I just watched Aaron video again.  He said that once you can lift the butt with your bare hands, then its rested long enough, otherwise it will dry out the second you start pulling it.  I think I made this mistake this past weekend.  I started pulling it while it was too hot.  Good tip.


----------



## dirtsailor2003 (Aug 25, 2015)

Another thing, if you don't want a super black bark, don't use a rub it sauce that has sugar in it. The sugar is the main reason the bark turns black. I typically only rub with salt pepper garlic onion chipotle. Get a great bark, not burnt. 
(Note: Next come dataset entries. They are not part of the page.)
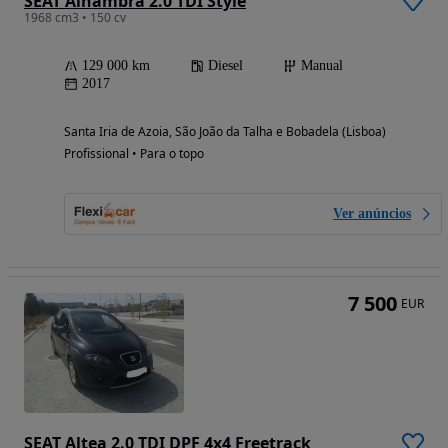
SEAT Alhambra 2.0 TDI Style
1968 cm3 • 150 cv
129 000 km
Diesel
Manual
2017
Santa Iria de Azoia, São João da Talha e Bobadela (Lisboa)
Profissional • Para o topo
Ver anúncios
7 500
EUR
SEAT Altea 2.0 TDI DPF 4x4 Freetrack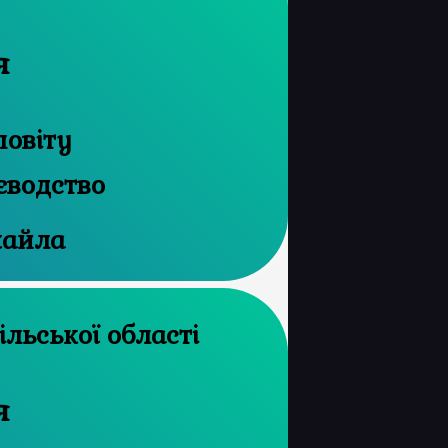
я
повіту
єводство
хайла
хів Торнопільської області
я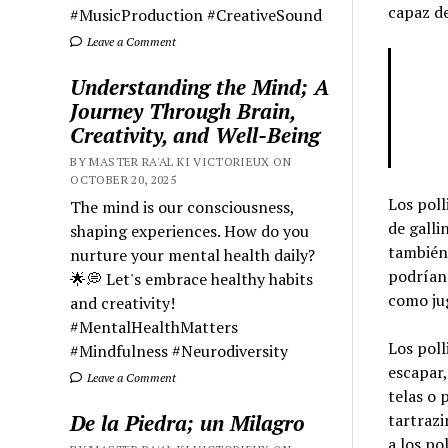
capaz d
#MusicProduction #CreativeSound
Leave a Comment
Understanding the Mind; A
Journey Through Brain,
Creativity, and Well-Being
BY MASTER RA'AL KI VICTORIEUX ON
OCTOBER 20, 2025
Los poll
The mind is our consciousness,
de galli
shaping experiences. How do you
también 
nurture your mental health daily?
podrían 
🌟💭 Let's embrace healthy habits
como ju
and creativity!
#MentalHealthMatters
Los poll
#Mindfulness #Neurodiversity
escapar,
Leave a Comment
telas o 
De la Piedra; un Milagro
tartrazi
a los po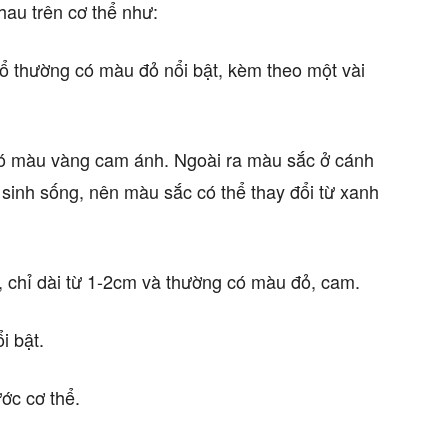
au trên cơ thể như:
cổ thường có màu đỏ nổi bật, kèm theo một vài
có màu vàng cam ánh. Ngoài ra màu sắc ở cánh
sinh sống, nên màu sắc có thể thay đổi từ xanh
 chỉ dài từ 1-2cm và thường có màu đỏ, cam.
i bật.
ớc cơ thể.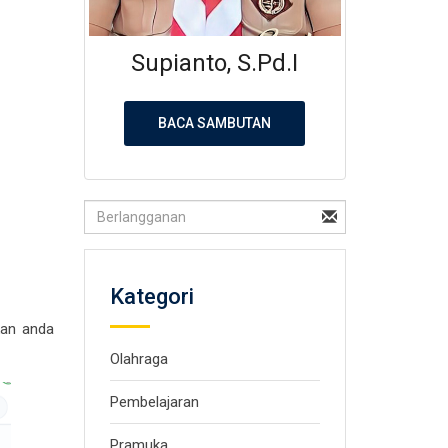
Supianto, S.Pd.I
BACA SAMBUTAN
Kategori
kan anda
Olahraga
Pembelajaran
Pramuka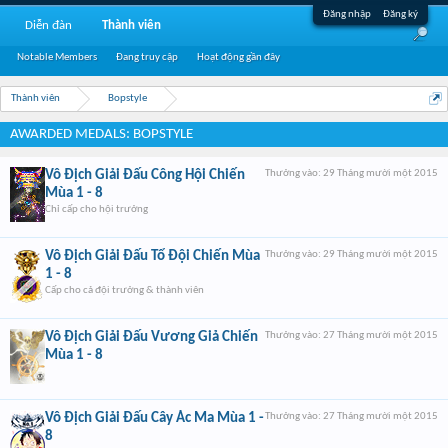
Đăng nhập
Đăng ký
Diễn đàn
Thành viên
Notable Members
Đang truy cập
Hoạt động gần đây
Thành viên
Bopstyle
AWARDED MEDALS: BOPSTYLE
Vô Địch Giải Đấu Công Hội Chiến
Thưởng vào:
29 Tháng mười một 2015
Mùa 1 - 8
Chỉ cấp cho hội trưởng
Vô Địch Giải Đấu Tổ Đội Chiến Mùa
Thưởng vào:
29 Tháng mười một 2015
1 - 8
Cấp cho cả đội trưởng & thành viên
Vô Địch Giải Đấu Vương Giả Chiến
Thưởng vào:
27 Tháng mười một 2015
Mùa 1 - 8
Vô Địch Giải Đấu Cây Ác Ma Mùa 1 -
Thưởng vào:
27 Tháng mười một 2015
8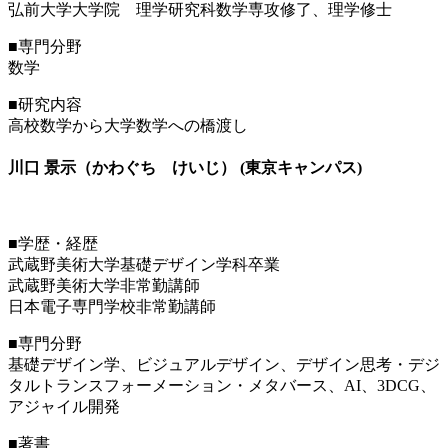
弘前大学大学院 理学研究科数学専攻修了、理学修士
■専門分野
数学
■研究内容
高校数学から大学数学への橋渡し
川口 景示（かわぐち けいじ） (東京キャンパス)
■学歴・経歴
武蔵野美術大学基礎デザイン学科卒業
武蔵野美術大学非常勤講師
日本電子専門学校非常勤講師
■専門分野
基礎デザイン学、ビジュアルデザイン、デザイン思考・デジ
タルトランスフォーメーション・メタバース、AI、3DCG、
アジャイル開発
■著書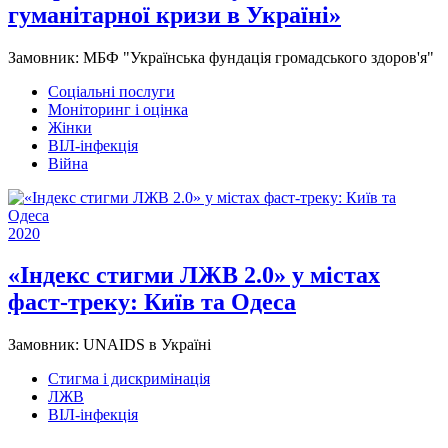
гуманітарної кризи в Україні»
Замовник:
МБФ "Українська фундація громадського здоров'я"
Соціальні послуги
Моніторинг і оцінка
Жінки
ВІЛ-інфекція
Війна
2020
«Індекс стигми ЛЖВ 2.0» у містах
фаст-треку: Київ та Одеса
Замовник:
UNAIDS в Україні
Стигма і дискримінація
ЛЖВ
ВІЛ-інфекція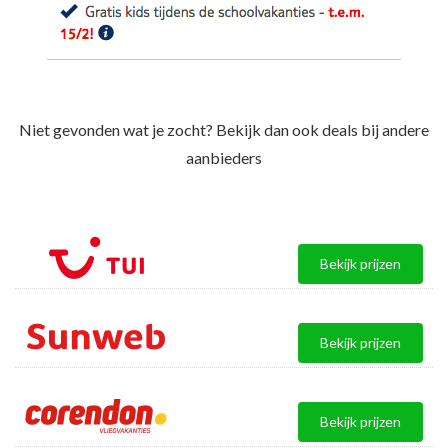
Niet gevonden wat je zocht? Bekijk dan ook deals bij andere
aanbieders
Bekijk prijzen
Bekijk prijzen
Bekijk prijzen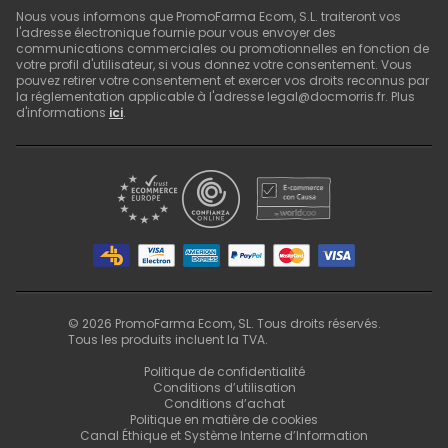
Nous vous informons que PromoFarma Ecom, S.L. traiteront vos
l'adresse électronique fournie pour vous envoyer des
communications commerciales ou promotionnelles en fonction de
votre profil d'utilisateur, si vous donnez votre consentement. Vous
pouvez retirer votre consentement et exercer vos droits reconnus par
la réglementation applicable à l'adresse legal@docmorris.fr. Plus
d'informations
ici
.
©
2026
PromoFarma Ecom, SL. Tous droits réservés.
Tous les produits incluent la TVA.
Politique de confidentialité
Conditions d’utilisation
Conditions d’achat
Politique en matière de cookies
Canal Éthique et Système Interne d’Information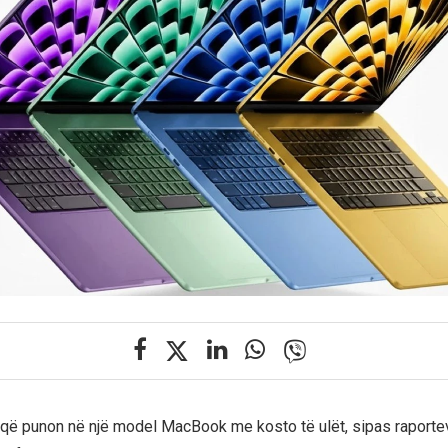
që punon në një model MacBook me kosto të ulët, sipas raporte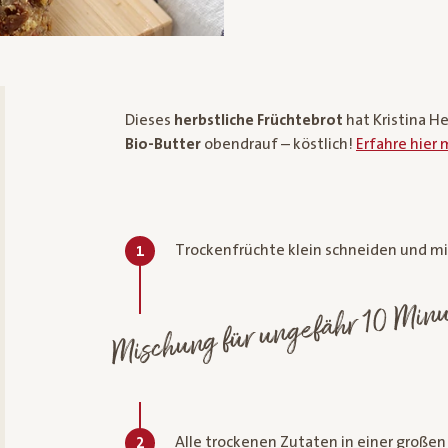
Dieses
herbstliche Früchtebrot
hat Kristina He
Bio-Butter
obendrauf – köstlich!
Erfahre hier
Trockenfrüchte klein schneiden und m
1
Mischung für ungefähr 10 Minu
Alle trockenen Zutaten in einer große
2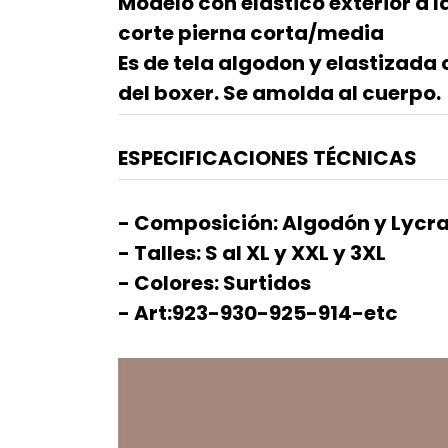
Modelo con elastico exterior a l
corte pierna corta/media
Es de tela algodon y elastizad
del boxer. Se amolda al cuerpo.
ESPECIFICACIONES TÉCNICAS
- Composición: Algodón y Lycra
- Talles: S al XL y XXL y 3XL
- Colores: Surtidos
- Art:923-930-925-914-etc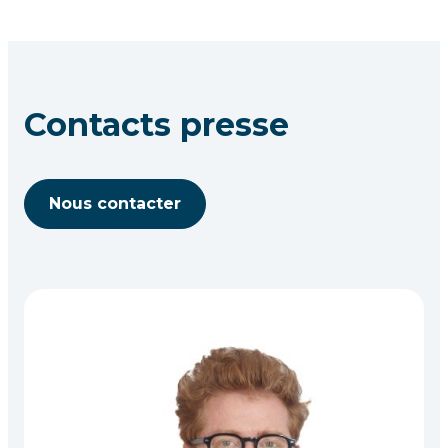
Contacts presse
Nous contacter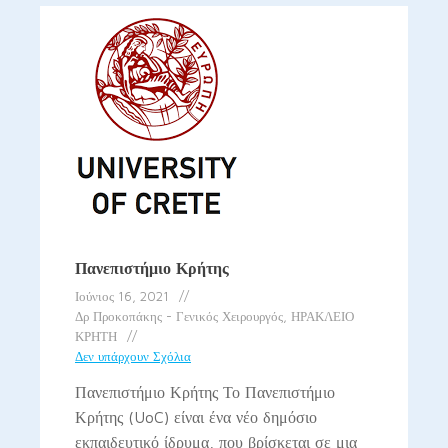
Πανεπιστήμιο Κρήτης
Ιούνιος 16, 2021
Δρ Προκοπάκης - Γενικός Χειρουργός, ΗΡΑΚΛΕΙΟ
ΚΡΗΤΗ
Δεν υπάρχουν Σχόλια
Πανεπιστήμιο Κρήτης Το Πανεπιστήμιο
Κρήτης (UoC) είναι ένα νέο δημόσιο
εκπαιδευτικό ίδρυμα, που βρίσκεται σε μια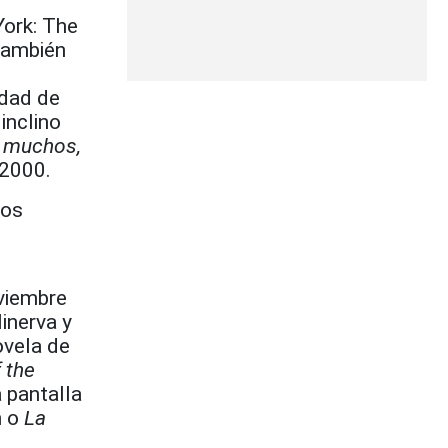
ork: The
también
idad de
inclino
r muchos,
 2000.
ros
viembre
Minerva y
ovela de
 the
a pantalla
 o
La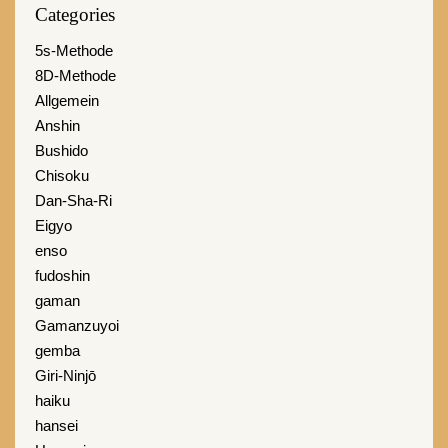
Categories
5s-Methode
8D-Methode
Allgemein
Anshin
Bushido
Chisoku
Dan-Sha-Ri
Eigyo
enso
fudoshin
gaman
Gamanzuyoi
gemba
Giri-Ninjō
haiku
hansei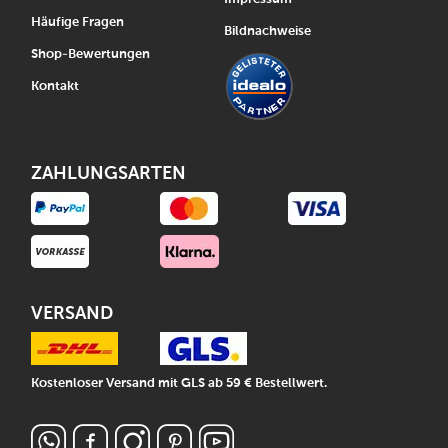
Häufige Fragen
Bildnachweise
Shop-Bewertungen
Kontakt
ZAHLUNGSARTEN
VERSAND
Kostenloser Versand mit GLS ab 59 € Bestellwert.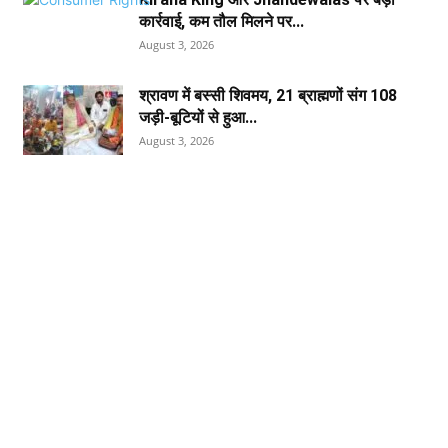
कार्रवाई, कम तौल मिलने पर...
August 3, 2026
श्रावण में बस्सी शिवमय, 21 ब्राह्मणों संग 108
जड़ी-बूटियों से हुआ...
August 3, 2026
Have you tested your therms to make sure they are accurate? Even at 190, you should've been able to shred some of the meat. 

As for smoke did you have TBS (thin blue smoke) or white grayish smoke. You should barely be able to see the smoke.


----------



## floridasteve (Aug 25, 2015)

The experts here have covered everything except for one....

*Don't through meat away because it is dry , tough, or too smokey! *

Make other stuff with it!  I use pulled pork all the time for spaghetti, chilli, tacos, Shepard's Pie, barley/vegetable soup and bean soup.  If it's tough, use it in sauces and soup you simmer a long time, or, as I do, fix in the ptrssure cooker.  You will never notice dryness or over smoked flavor in these dishes.  Lots of other uses if you think about it.  Heck, it cheaper than hamburger, tastes better, and it better for you! I'll smoke a butt and freeze in one pound batches just to cook with.  I've even used it with hamburger helper!


----------



## mummel (Aug 25, 2015)

I dont know Steve.  That sausage I made over the weekend was a disaster hahahahaahah!


----------



## floridasteve (Aug 25, 2015)

mummel said:


> I dont know Steve.  That sausage I made over the weekend was a disaster hahahahaahah!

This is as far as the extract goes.